On peut saluer le nouveau saut en politique de François Legault et la formation de son nouveau parti. C'est toujours intéressant de voir naître quelque chose qui a de l'ambition. Gardons tout de même le sens critique.





On peut saluer le nouveau saut en politique de François Legault et la formation de son nouveau parti. C'est toujours intéressant de voir naître quelque chose qui a de l'ambition. Gardons tout de même le sens critique.

«Le Québec est immobile! Les Québécois ont besoin de s'épanouir et de se réaliser! Le Québec a besoin de leadership et de compétences! La situation du Québec est sérieuse et le cynisme n'a plus sa place.» Voilà, en résumé, et dans leurs propres mots, l'analyse noire et malheureusement simpliste de la situation actuelle du Québec que Charles Sirois et François Legault ont servie aux Québécois à l'occasion du lancement de leur nouveau parti politique.

Bien sûr, tout ne va pas bien au Québec. Mais franchement, il y a peu d'endroits sur la planète où il y autant de libertés, de démocratie, d'accès à l'éducation, de réussites entrepreneuriales et individuelles dans tous les domaines et surtout de redistribution de richesses. Le reconnaître est un signe d'honnêteté. Travestir à ce point la réalité pour prétendre incarner le changement tient plus de la partisannerie dont on croyait pourtant qu'il s'agissait là de l'apanage des «vieux partis».

Évidemment, la solution à cet état de délabrement du Québec décrit par le chef de la Coalition avenir Québec tient essentiellement dans son arrivée miraculeuse sur la scène politique. Toutefois, Charles Sirois et François Legault ne se présentent pourtant pas comme des hommes politiques. Ces derniers sont trop discrédités à leurs yeux. Le tandem Legault-Sirois se positionne plutôt comme deux entrepreneurs! Il y a sans doute là une nuance importante. M. Legault ne se réfère plus à son propre passé politique, mais uniquement à l'exemple de son succès en affaires.

D'autres dirigeants ailleurs dans le monde ont déjà tenté d'appliquer à la gouverne d'un État des recettes simples, dérivées de principes de gestion d'une entreprise qui les avait rendus millionnaires. Ils ont vite déchanté.

Dans un Québec sous sa gouverne, le miracle annoncé par François Legault tiendrait dans la présentation de 20 actions qui vont de l'abolition des commissions scolaires à celle des agences de santé et des services sociaux, jusqu'à la proposition d'une vague stratégie de développement économique des régions et de la métropole. Prétendre que ces actions, déjà entendues, vont radicalement changer le cours du Québec et nous entraîner dans une ère de prospérité qui rendra tout le monde plus riche, demeure une promesse ambitieuse et surtout, peu convaincante. Il faudra qu'on s'applique à préciser ces actions et à les inscrire dans une vision réaliste pour l'instant absente.
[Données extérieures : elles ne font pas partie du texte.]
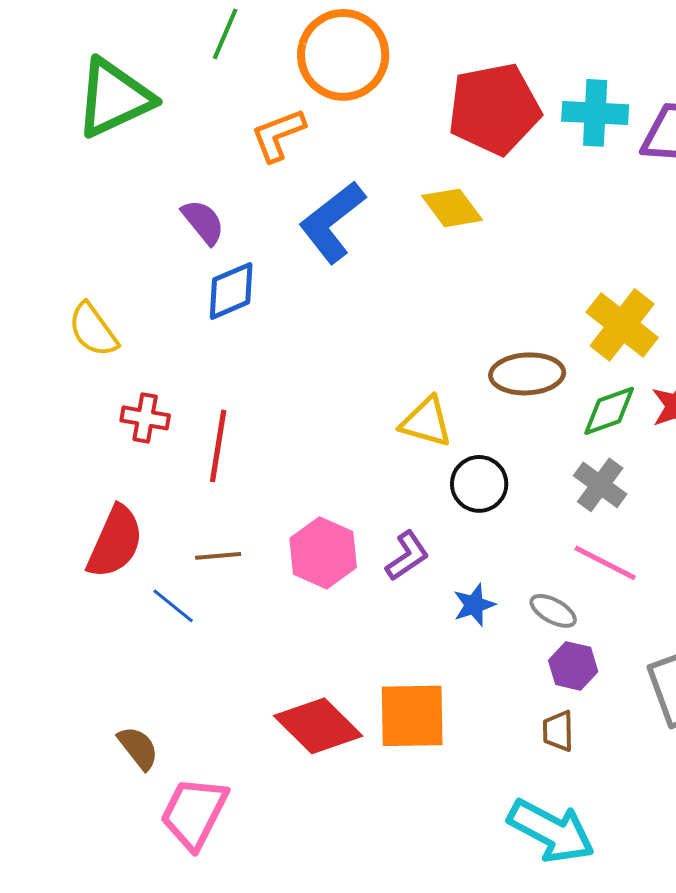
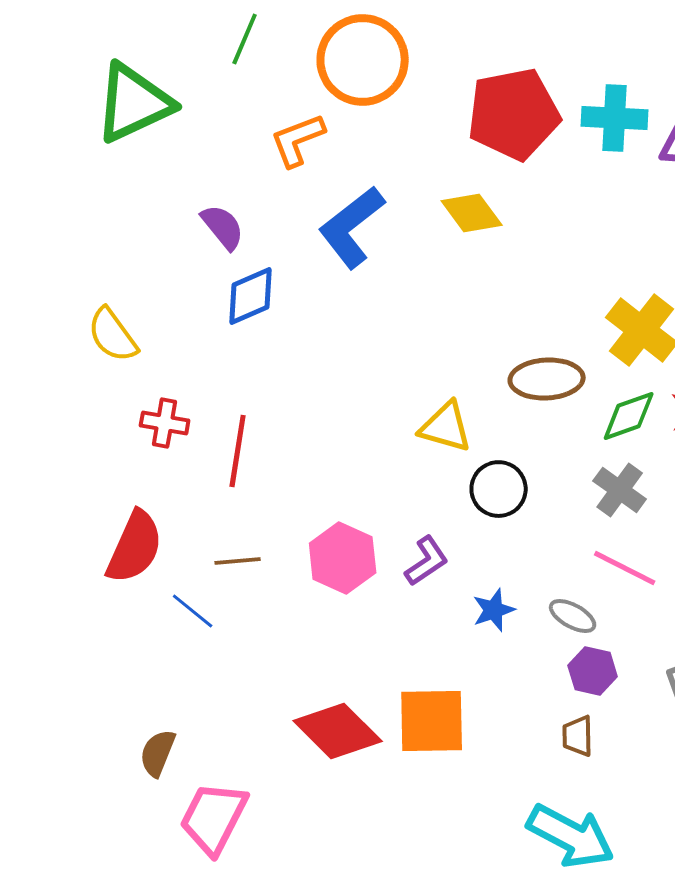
brown semicircle: (138, 748) -> (158, 753), turned -120

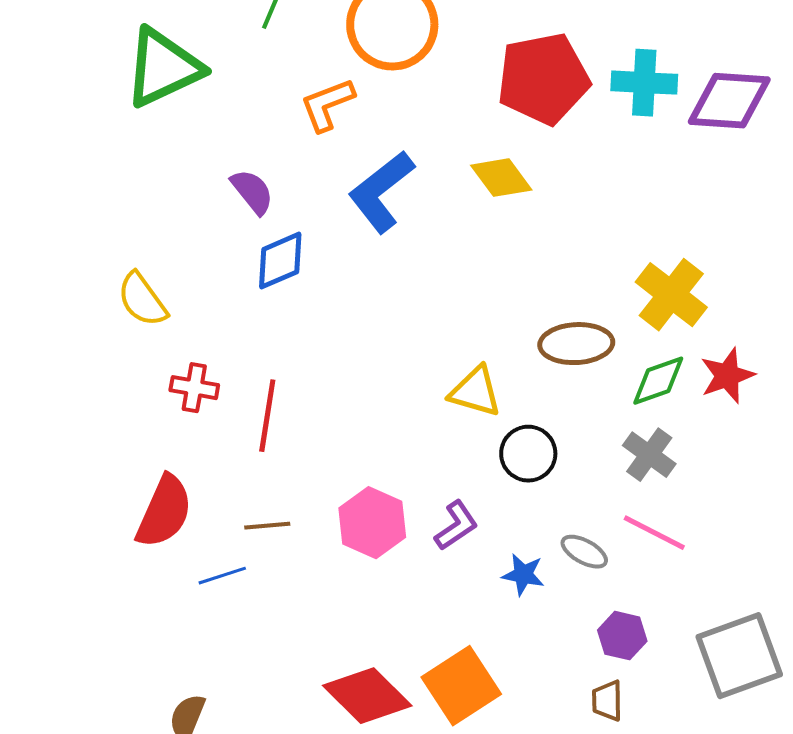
blue star: (494, 610) -> (523, 575), turned 30
blue line: (193, 611) -> (222, 576), turned -57
gray ellipse: (573, 616) -> (584, 552), moved
orange square: (432, 721) -> (461, 686), turned -32

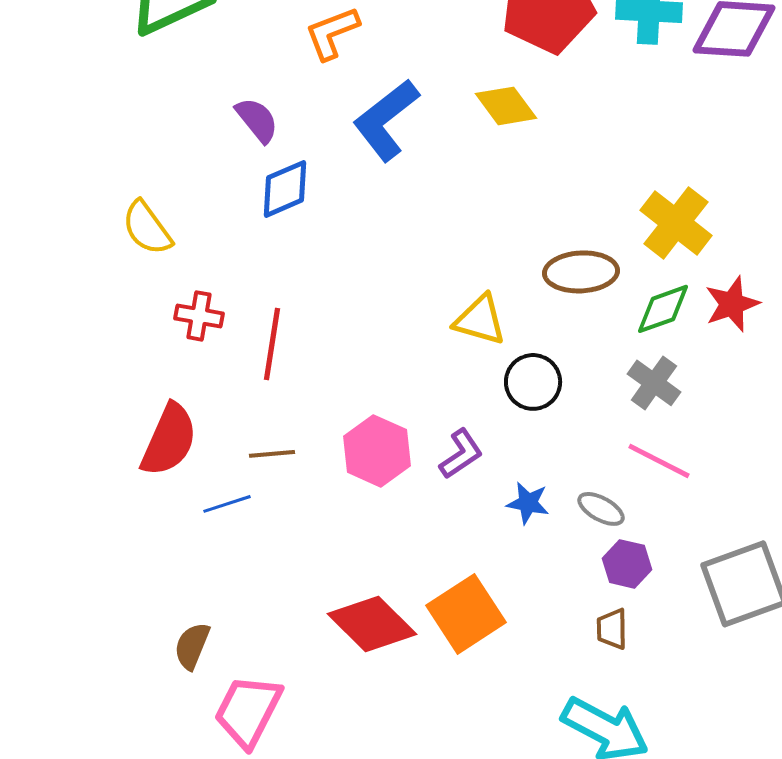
gray ellipse: (584, 552) -> (601, 509), moved

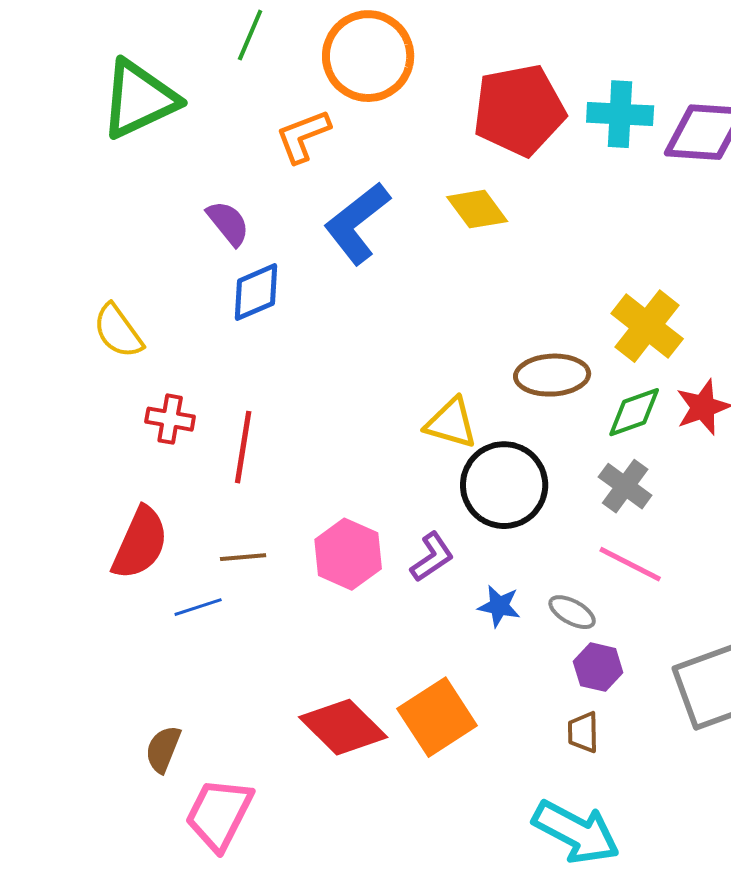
black circle: (533, 382) -> (504, 485), size x1.5

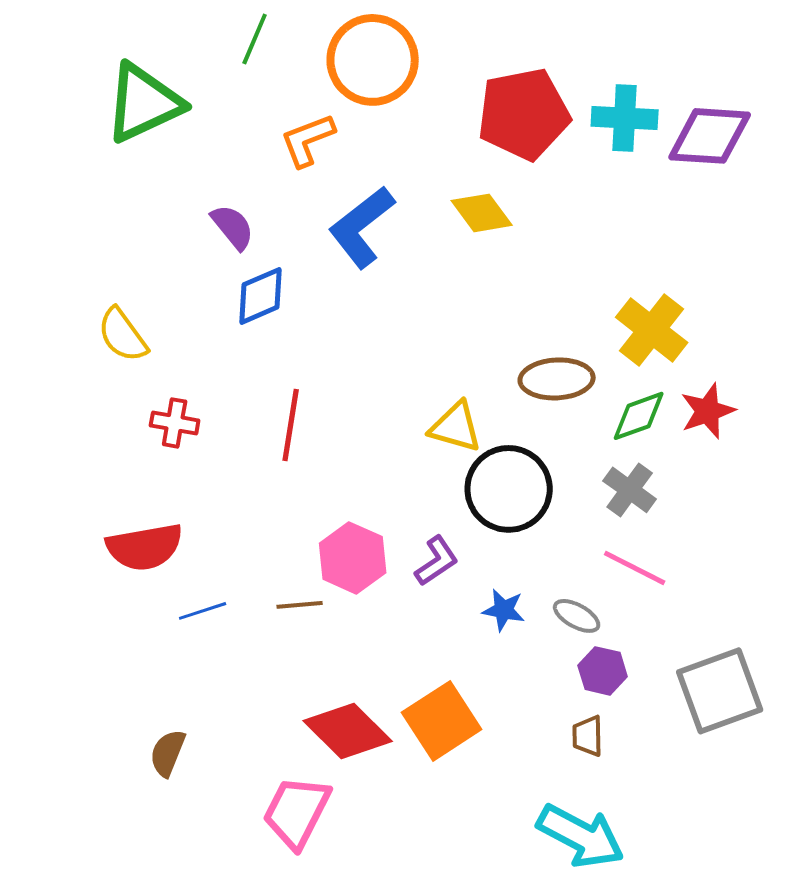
red line: (243, 447) -> (291, 425), moved
red semicircle: (140, 543) -> (145, 547), turned 56
brown line: (243, 557) -> (300, 605), moved
pink trapezoid: (219, 814) -> (297, 812), moved

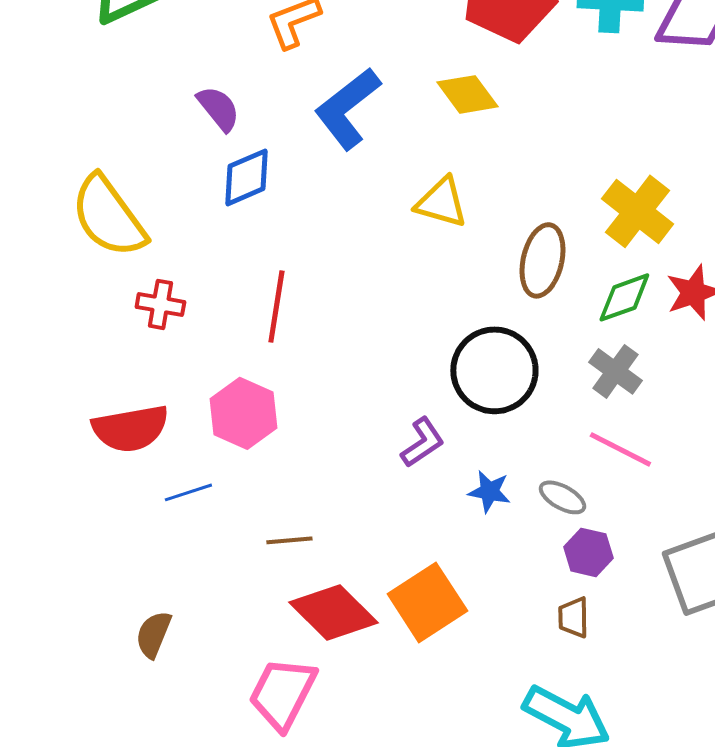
yellow semicircle: (123, 335) -> (108, 216), size x1.5
brown ellipse: (557, 379) -> (542, 260), turned -74
yellow triangle: (456, 427) -> (441, 202), moved
pink hexagon: (353, 558) -> (243, 413), moved
brown line: (300, 605) -> (289, 540), moved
On a le droit de sourciller un peu en mesurant le François Legault d'hier à celui d'aujourd'hui. Il y a à peine 6 ans, en 2005, François Legault nous présentait en grande pompe le budget d'un Québec souverain dans lequel il affirmait qu'il était urgent de sortir du carcan canadien le plus rapidement possible. C'était alors pour lui la seule façon de régler tous nos problèmes. Il était entré en politique pour cela. Six ans plus tard, l'homme a complètement changé sa position. Il n'est même plus question pour lui d'évoquer ce scénario.

Que dira-t-il aux Québécois s'il ne réussit pas à régler un problème avec le gouvernement fédéral? Qu'il laissera cette question à ses petits-enfants parce qu'il a décrété un moratoire sur le sujet! C'est une approche périlleuse.

M. Legault veut faire décoller le Québec comme un avion d'Air Transat. Très bien! Il serait toutefois prudent d'attacher nos ceintures en vue de quelques turbulences. On souhaite que les prochains mois lui servent à nous dire où il veut faire atterrir l'appareil. Il serait également sage d'envisager le fait que le fonctionnement du Québec, celui d'un État démocratique à multiples facettes, est autrement plus compliqué qu'un avion ou une entreprise.

Le Québec est une entité complexe dont les rouages et l'histoire n'ont jamais dépendu d'un seul homme, ni même de deux, fussent-ils Charles Sirois et François Legault. Mais l'avion vient seulement de décoller. Laissons la chance au pilote.